En 2006, le cinéaste cinéphile Christophe Gans réussissait l’exploit de briser la malédiction voulant qu’il était impossible de porter efficacement sur grand écran un jeu vidéo tout en restant fidèle au matériau d’origine. Aujourd’hui encore, le premier Silent Hill demeure ainsi un modèle de l’exercice que de plus en plus de gens reconnaissent comme tel, particulièrement parmi la population des gamers qui n’avait jusqu’alors que Mortal Kombat à ériger en fer de lance. De quoi donner de la suite dans les idées, forcément, et voici donc qu’arrive cette séquelle confiée au prometteur Michael J. Bassett (Solomon Kane), catapulté là par le producteur Samuel Hadida après la défection sordide de Roger Avary. Se prétendant un fan du jeu de Konami, Bassett désire en tout cas livrer un vrai ride horrifique 3D aux autres joueurs et on a envie d’y croire, ne serait-ce qu’au regard des espoirs placés en lui. Pourtant, s’il parvient à ne pas trop entamer son capital sympathie avec ce nouvel effort, on ne peut pas dire que Silent Hill : Révélation marquera sa consécration. Pas du tout.

Sympathique, le réalisateur anglais continue donc de l’être parce qu’il est ici évident qu’il veut contenter le spectateur, donner avec générosité. L’imposant nouveau décor forain n’est pas là pour rien, son long-métrage est une véritable montagne-russe au rythme endiablé où les visions d’horreur commencent bien avant d’arriver dans la ville brumeuse. Et une fois que nous y sommes, contrairement au premier volet, les Ténèbres tombent pour ne plus repartir avant la fin, nous plongeant en Enfer sans espoir d’en sortir. Obligatoirement, les apparitions du bestiaire se multiplient alors avec le retour des plus fameux (les infirmières, Pyramide rouge) auxquels s’ajoutent quelques petits nouveaux dans la tradition malsaine de la série, sans omettre pour autant d’innover un peu comme avec l’araignée-mannequin et ses créations.

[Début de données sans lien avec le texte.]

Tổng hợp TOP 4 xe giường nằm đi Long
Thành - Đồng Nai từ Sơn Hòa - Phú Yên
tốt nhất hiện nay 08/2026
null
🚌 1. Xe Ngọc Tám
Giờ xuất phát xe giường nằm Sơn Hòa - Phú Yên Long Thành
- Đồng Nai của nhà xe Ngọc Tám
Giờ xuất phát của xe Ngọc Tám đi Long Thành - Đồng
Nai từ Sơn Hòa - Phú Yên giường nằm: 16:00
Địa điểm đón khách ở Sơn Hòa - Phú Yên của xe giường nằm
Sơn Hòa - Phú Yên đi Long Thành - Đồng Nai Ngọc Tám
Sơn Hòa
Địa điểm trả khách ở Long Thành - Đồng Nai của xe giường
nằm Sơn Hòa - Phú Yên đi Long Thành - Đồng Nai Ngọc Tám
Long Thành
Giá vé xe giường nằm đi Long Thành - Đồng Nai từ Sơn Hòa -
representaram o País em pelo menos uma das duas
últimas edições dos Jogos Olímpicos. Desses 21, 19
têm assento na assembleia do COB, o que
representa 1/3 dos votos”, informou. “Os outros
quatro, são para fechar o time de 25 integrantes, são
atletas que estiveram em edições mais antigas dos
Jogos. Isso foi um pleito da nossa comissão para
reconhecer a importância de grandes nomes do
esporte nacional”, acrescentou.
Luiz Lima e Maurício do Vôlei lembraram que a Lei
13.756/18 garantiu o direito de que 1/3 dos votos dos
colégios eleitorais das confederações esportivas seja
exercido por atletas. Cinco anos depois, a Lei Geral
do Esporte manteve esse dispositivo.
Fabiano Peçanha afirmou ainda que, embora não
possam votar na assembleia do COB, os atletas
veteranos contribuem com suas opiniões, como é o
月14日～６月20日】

Mais surtout, on appréciera que Silent Hill : Révélation se pose comme une vraie suite au premier, prolongeant son intrigue et sa mythologie (ou presque) avec même le retour d’une bonne part du casting d’origine (dommage juste que Jodelle Ferland ait été remplacée par une dinde), dans une logique de saga faisant un peu oublier le côté opportuniste de l’entreprise. Clairement, on veut nous faire plaisir.

Il faut pourtant se faire à l’idée que si Bassett est un metteur en scène inspiré, en tout cas sur le plan visuel, il est très loin d’assurer autant au poste de scénariste, surtout comparé au travail de Gans et Avary sur le film de 2006. Déjà, choisir pour héroïne une adolescente est à l’évidence plus bateau que suivre une mère de famille, on se fond par ce biais dans le tout-venant du genre, mais en plus tout l’aspect mélancolique et mystérieux du métrage original – lequel était pour beaucoup dans le succès du travail d’adaptation – est dilué dans la fuite en avant du récit. L’omniprésence des Ténèbres empêche en effet une vraie respiration de la narration et l’histoire perd d’autant plus en impact que Bassett ne sait pas vraiment en faire ressortir les nœuds, à l’image de la rencontre entre Heather / Sharon et Alessa dont on ne ressent à aucun moment l’importance. Ce qui est tout de même malheureux lorsqu’on parle du point culminant d’une intrigue. Et il n’est pas plus capable de la raconter que de l’étoffer à en juger par la façon qu’il a de jeter aux orties en deux scènes le discours anti-extrémisme religieux du film de Gans. A grand coup de sectarisme de bazar et d’incohérences gênantes telle la transformation de Carrie-Anne Moss, il en vient même à trahir l’univers mis auparavant en place, achevant de nous convaincre qu’il aurait mieux fait de laisser l’écriture à un tiers.

Silent Hill : Révélation peut en définitive être considéré comme du fan service souvent maladroit (faire de Pyramide rouge un gentil lors du climax, quelle idée franchement) mais néanmoins toujours sincère. Il rappelle en cela le travail d’un autre protégé de Hadida, Paul W.S. Anderson, dont les Resident Evil souffrent inlassablement des mêmes tares. Michael J. Bassett signe ainsi un épisode pas entièrement honteux bien qu’indéniablement bancal, dont la plus grande qualité est en fin de compte de nous rappeler combien le premier Silent Hill était unique. Et aurait peut-être dû le rester.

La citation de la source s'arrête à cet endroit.